Both consume CPU and resources, the question comes down to, spread the CPU load (Client-side) or let a beefy media server do it on the backend. 

The only benefit at this point for client-side dedupe from Symantec is less bandwidth used.  I've yet to encounter shorter backups!  So misleading...

OST has been faster in almost every way from some vendors.  DataDomain being the best, though the premium product.  But hey, when it works as advertised, my customers don't complain.  But when under budget restraints, Symantec is acceptable.  

I know of a Direct Access configured BE/DD customer getting well over 4000MB/min+ on all of their clients, consistently!  OST is the killer app for BE/NBU.

There is an online portal, save yourself the long hold times. Create ticket online, then call in with ticket # in hand :-) http://mysupport.symantec.com "We backup data to restore, we don't backup data just to back it up."

teiva-boy's picture

Not sure what OST appliance you are using, but with DataDomain's BoOST plugin, you can install that on a client.  Enable Direct Access, turn on client side dedupe for that client...

At this point you can backup directly to the appliance, without going through the media server.  Granted there are a few other caveats...  But in a nushell,

The DD OST/BOOST plug-in does some dedupe on that host, offloading it from the DataDomain.  

 

I think Quantum also has this in their new DXi line, but I have yet to try it or see it implemented anywhere.  Plus it's extremely new so it may not be mature yet.

There is an online portal, save yourself the long hold times. Create ticket online, then call in with ticket # in hand :-) http://mysupport.symantec.com "We backup data to restore, we don't backup data just to back it up."

waymoon's picture

Yes the offloading of dedupe from appliance to the client is now adopted by most of the vendors. Quantum has it's in latest relase and call it as hybrid dedupe.

I am actually testing a new plugin from dell, who is soon to join the bandwagon.

teiva-boy's picture

I wouldn't say most..  Just Quantum and DD.  HP's D2D, Exagrid hasn't nor has greenbytes.  I think thats it?

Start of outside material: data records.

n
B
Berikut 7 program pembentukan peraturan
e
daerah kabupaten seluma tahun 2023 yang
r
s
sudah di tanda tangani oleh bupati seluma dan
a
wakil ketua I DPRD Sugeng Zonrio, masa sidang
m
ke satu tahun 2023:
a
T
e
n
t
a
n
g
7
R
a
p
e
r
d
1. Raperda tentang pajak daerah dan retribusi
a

For Dell, I take it you're talking Ocarina?  How does that work in comparison to traditional appliance products?  Any major differences in the technology?

I know they hyped being able to dedupe images and pre-cocmpressed files.  But no one else has been able to do that, so I feel that is marketing hypre more than anything...  But if true, I'm sure I could think of a lot of autocad customers and graphic houses that I work  with that could use something like that.

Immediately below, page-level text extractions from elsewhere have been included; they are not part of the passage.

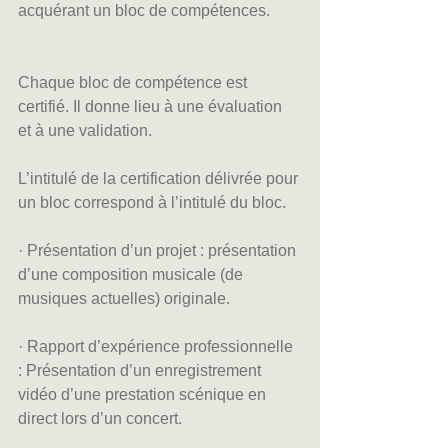
acquérant un bloc de compétences.
Chaque bloc de compétence est 
certifié. Il donne lieu à une évaluation 
et à une validation.
L’intitulé de la certification délivrée pour 
un bloc correspond à l’intitulé du bloc.
· Présentation d’un projet : présentation 
d’une composition musicale (de 
musiques actuelles) originale.
· Rapport d’expérience professionnelle 
: Présentation d’un enregistrement 
vidéo d’une prestation scénique en 
direct lors d’un concert.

The one downside to other vendor's "joining the bandwagon," is that Symantec's testing labs and certification often take forever...  Often the vendor says "yeah we have OST."  But it's months before Symantec updates their HCL to reflect it, sometimes upwards of 6 months.  This was the caase with HP's D2D.

There is an online portal, save yourself the long hold times. Create ticket online, then call in with ticket # in hand :-) http://mysupport.symantec.com "We backup data to restore, we don't backup data just to back it up."

waymoon's picture

Yes, things look brighter, not elaborating due to business ethics.

Do you know if there is any Symantec Certification for OST for Backup Exec, if yes can you share the details.

 

thanks